When recently I went browsing through my Gather archives (collected in The Magi Cafe), I was bemused to discover that to date I have posted approximately 160 photo-essays on Gather. These are mostly surreal essays, consisting of some 3,800 images in all. Of this number, about 1,800 photographs depict life as I found it in America. The United States images, to my surprise, easily outnumbered the 1,360 or so photos depicting aspects of living in Western Australia. As to be expected, the number of images focusing on the U.S.A. and those on W.A. were significantly more than those devoted to a third distinct locality: some 18 surreal photo-essays, consisting of 634 images, focused on England and France.
That's in the past! What now? Well, I think it's timely to share two back-to-back North American road trips undertaken during autumn with she who must be obeyed - that is, with she who is better known by the pseudonym of Bob. Why don't you hop in the back of the car and tag along? But do let there be no mistake about it! You are forewarned that these road trips mean accompanying none other than Sergeant-Major NoMercy O'Bess, the former scourge of the Royal Leprechaun Army's special forces boot camp.

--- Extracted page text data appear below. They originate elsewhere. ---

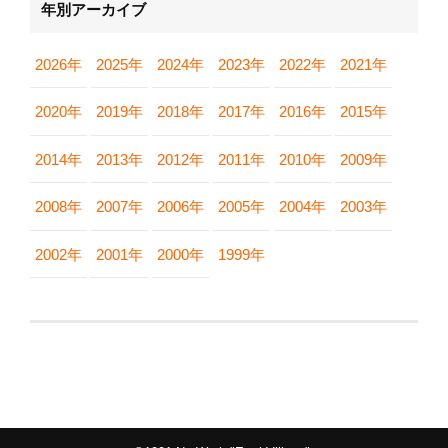
年別アーカイブ
2026年
2025年
2024年
2023年
2022年
2021年
2020年
2019年
2018年
2017年
2016年
2015年
2014年
2013年
2012年
2011年
2010年
2009年
2008年
2007年
2006年
2005年
2004年
2003年
2002年
2001年
2000年
1999年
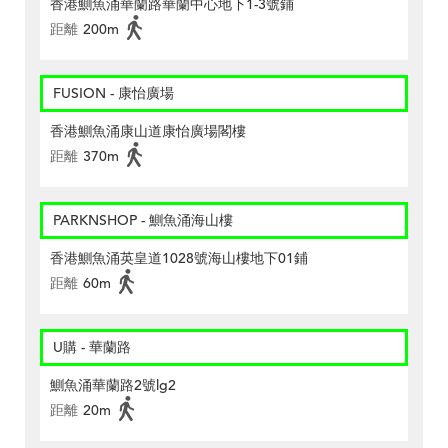
香港鰂魚涌華蘭路華蘭中心地下1-3號鋪
距離
200m
FUSION - 康怡廣場
香港鰂魚涌康山道康怡廣場閣樓
距離
370m
PARKNSHOP - 鰂魚涌海山樓
香港鰂魚涌英皇道1028號海山樓地下01鋪
距離
60m
U購 - 華蘭路
鰂魚涌華蘭路2號lg2
距離
20m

As an aside, I note in passing that Bob's recent retirement from the Leprechaunia military brought to an end the boot camp's tough as nails show-and-tell sessions. Hitherto, under the Sergeant-Major's baleful eye, these had been conducted at the nightly humiliation known as Circle Time which, for quaking recruits, were dreaded times indeed. Thankfully, the Sergeant-Major's retirement saw those mortifying sessions consigned to special forces history. A highly classified history - as is Bob's former identity as Sergeant-Major NoMercy O'Bess ... a military secret that we won't share with others. After all, even despised former sergeant-majors deserve the chance for a new life as a born-again civilian ... albeit one fixated on undertaking marching marathons euphemistically termed as healthy exercise.

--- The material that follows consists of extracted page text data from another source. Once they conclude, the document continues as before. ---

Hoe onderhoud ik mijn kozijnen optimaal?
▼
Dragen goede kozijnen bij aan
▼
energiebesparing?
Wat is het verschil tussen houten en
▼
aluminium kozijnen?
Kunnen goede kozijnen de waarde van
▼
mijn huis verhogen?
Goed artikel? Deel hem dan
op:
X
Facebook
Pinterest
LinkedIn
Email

So it is that although we will mostly call her Bob, at times I will undoubtedly fall back into the unthinking habit of referring to her as the Sergeant-Major - an ambiguity that doesn't break military secrets but does help to explain at times Bob's fanatical obsession with route marching.
Via some of the 360 photographs contained within the 10 essays covering the two road trips we will occasionally record (but not be stupid enough to score) the Sergeant-Major's performance. Bear in mind, though, that each image has been altered, mainly accomplished by using Picasa but sometimes also by using Microsoft Paint as well to manipulate the images. Not a single image is as the eye would ordinarily see it.

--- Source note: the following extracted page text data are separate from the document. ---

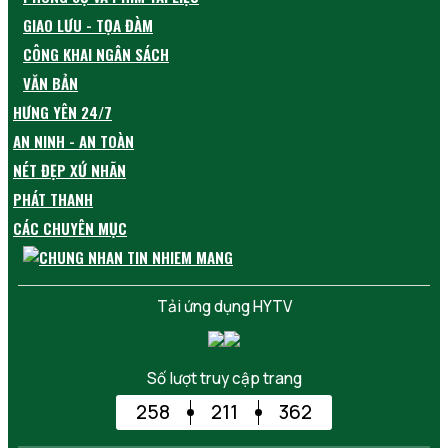
Thái Nguyên
GIAO LƯU - TỌA ĐÀM
Thanh Hóa
CÔNG KHAI NGÂN SÁCH
Thừa Thiên Huế
VĂN BẢN
Tiền Giang
HƯNG YÊN 24/7
Trà Vinh
Tuyên Quang
AN NINH - AN TOÀN
Vĩnh Long
NÉT ĐẸP XỨ NHÃN
Vĩnh Phúc
PHÁT THANH
Vũng Tàu
CÁC CHUYÊN MỤC
Yên Bái
Tải ứng dụng HYTV
Số lượt truy cập trang
258
211
362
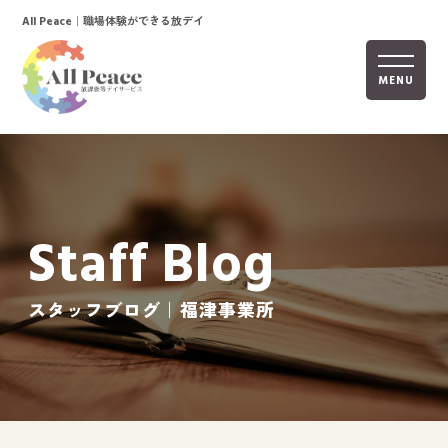
｜職場体験ができる放デイ
All Peace
MENU
ホーム
オールピースについて
Staff Blog
活動内容
ご利用までの流れ
スタッフブログ｜福津事業所
採用情報
自己評価表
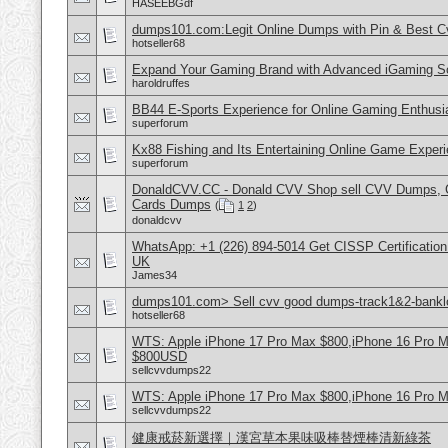
HASEEBGdf
dumps101.com:Legit Online Dumps with Pin & Best 
hotseller68
Expand Your Gaming Brand with Advanced iGaming S
haroldruffes
BB44 E-Sports Experience for Online Gaming Enthusi
superforum
Kx88 Fishing and Its Entertaining Online Game Exper
superforum
DonaldCVV.CC - Donald CVV Shop sell CVV Dumps, CC
Cards Dumps
(
1
2
)
donaldcvv
WhatsApp: +1 (226) 894-5014​ Get CISSP Certification
UK
James34
dumps101.com> Sell cvv good dumps-track1&2-banklo
hotseller68
WTS: Apple iPhone 17 Pro Max $800,iPhone 16 Pro 
$800USD
sellcvvdumps22
WTS: Apple iPhone 17 Pro Max $800,iPhone 16 Pro 
sellcvvdumps22
健康戒菸新選擇｜漢宮草本果味吸棒替煙棒清新綠茶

But enough of my inane rambling. There are new adventures impatient to be had. These will be added to our growing list of accomplishments such as exploring the Roosevelt Campobello International Park, located on Campobello Island, Canada, just a stone's throw from Lubec - the U.S.A.'s easternmost border town. Many weary miles by car later, we reached the Canadian city of St John; and there we had a quick bo-peep at its reversing falls. We didn't hang about, though. After all, we still had the long miles to travel to almost the very top of the enormous Bay of Fundy. On the way we saw many a strange sight ... something to be expected when journeying with a Leprechaun.
When we ultimately arrived at our final destination late in the afternoon, we were well and truly whacked. But after a good night's sleep and a big breaky we set off for nearby Hopewell Rocks. There occurs, or so it is claimed, the greatest tidal variation on the planet. Well, we went there at both high and low tides. At low tide we walked on the ocean floor which, at high tide, was some thirty or forty feet under water. It was a blast. That experience was followed by many more long hours and miles on the road. Firstly to visit Prince Edward Island in search of a disturbed girl by name of Anne who spent her time dementedly painting all the gables green; and, secondly, then to drive home all the way to Massachusetts.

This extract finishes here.